### The input
____________________

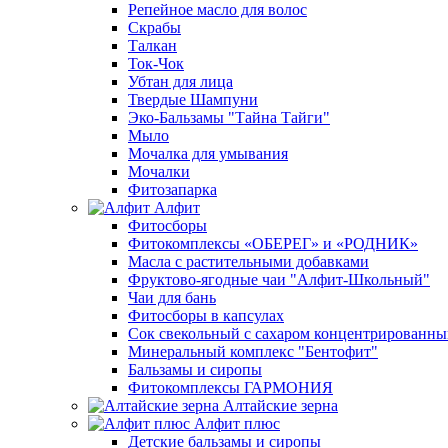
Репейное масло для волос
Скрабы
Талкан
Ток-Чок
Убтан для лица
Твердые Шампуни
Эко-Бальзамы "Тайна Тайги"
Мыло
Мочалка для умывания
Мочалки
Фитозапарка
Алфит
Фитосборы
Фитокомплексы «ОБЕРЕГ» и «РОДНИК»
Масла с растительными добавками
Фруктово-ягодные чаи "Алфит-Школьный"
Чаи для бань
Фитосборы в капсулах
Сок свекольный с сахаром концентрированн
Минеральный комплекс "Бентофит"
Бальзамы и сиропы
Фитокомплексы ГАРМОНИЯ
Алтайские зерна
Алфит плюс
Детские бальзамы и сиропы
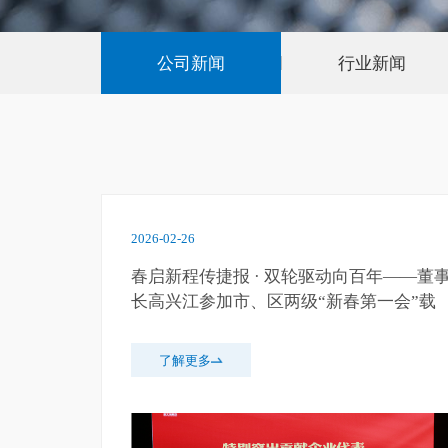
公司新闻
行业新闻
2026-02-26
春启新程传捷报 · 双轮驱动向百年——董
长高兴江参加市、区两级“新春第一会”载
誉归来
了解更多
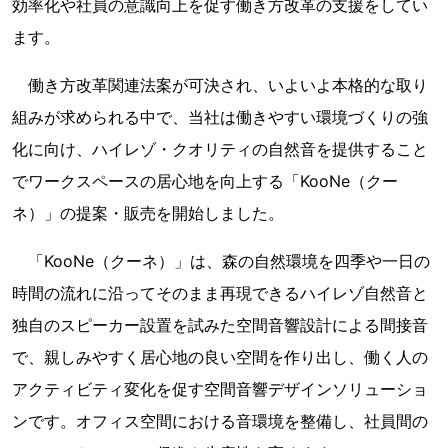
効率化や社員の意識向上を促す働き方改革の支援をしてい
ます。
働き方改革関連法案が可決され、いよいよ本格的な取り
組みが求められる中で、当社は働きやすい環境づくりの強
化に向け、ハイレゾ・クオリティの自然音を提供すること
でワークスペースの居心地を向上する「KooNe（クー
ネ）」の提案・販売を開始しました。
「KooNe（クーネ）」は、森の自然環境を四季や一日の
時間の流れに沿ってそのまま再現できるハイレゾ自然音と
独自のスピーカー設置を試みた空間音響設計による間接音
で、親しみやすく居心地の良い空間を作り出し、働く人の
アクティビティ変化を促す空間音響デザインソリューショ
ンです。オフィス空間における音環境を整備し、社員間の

____________________

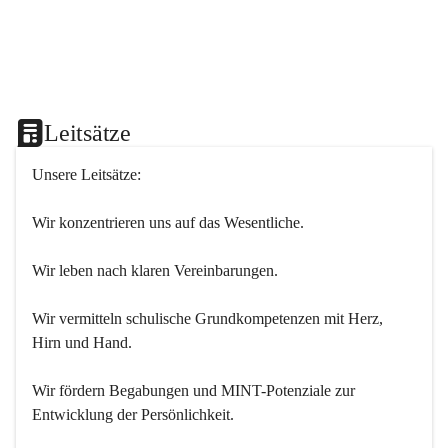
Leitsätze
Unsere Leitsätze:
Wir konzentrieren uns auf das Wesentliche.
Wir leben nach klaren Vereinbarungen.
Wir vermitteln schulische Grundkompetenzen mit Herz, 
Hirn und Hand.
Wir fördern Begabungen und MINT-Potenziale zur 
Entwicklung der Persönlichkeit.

____________________

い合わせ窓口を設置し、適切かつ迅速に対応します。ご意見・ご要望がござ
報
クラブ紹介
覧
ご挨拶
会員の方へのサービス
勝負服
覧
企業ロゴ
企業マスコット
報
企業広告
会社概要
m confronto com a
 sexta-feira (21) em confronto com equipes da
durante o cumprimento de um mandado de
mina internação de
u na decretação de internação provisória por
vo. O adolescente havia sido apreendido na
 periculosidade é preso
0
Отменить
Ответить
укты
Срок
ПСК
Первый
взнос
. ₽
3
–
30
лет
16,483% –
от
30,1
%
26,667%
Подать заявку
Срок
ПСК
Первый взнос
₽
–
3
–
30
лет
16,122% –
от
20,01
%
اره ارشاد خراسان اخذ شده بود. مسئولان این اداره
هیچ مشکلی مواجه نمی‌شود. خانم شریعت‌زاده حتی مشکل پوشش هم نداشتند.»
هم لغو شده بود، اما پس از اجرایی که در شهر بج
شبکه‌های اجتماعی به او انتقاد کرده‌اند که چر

____________________

### Work order
Scan the material above for the word "KooNe", and copy every line in which it is found.

### Solution below
でワークスペースの居心地を向上する「KooNe（クー
「KooNe（クーネ）」は、森の自然環境を四季や一日の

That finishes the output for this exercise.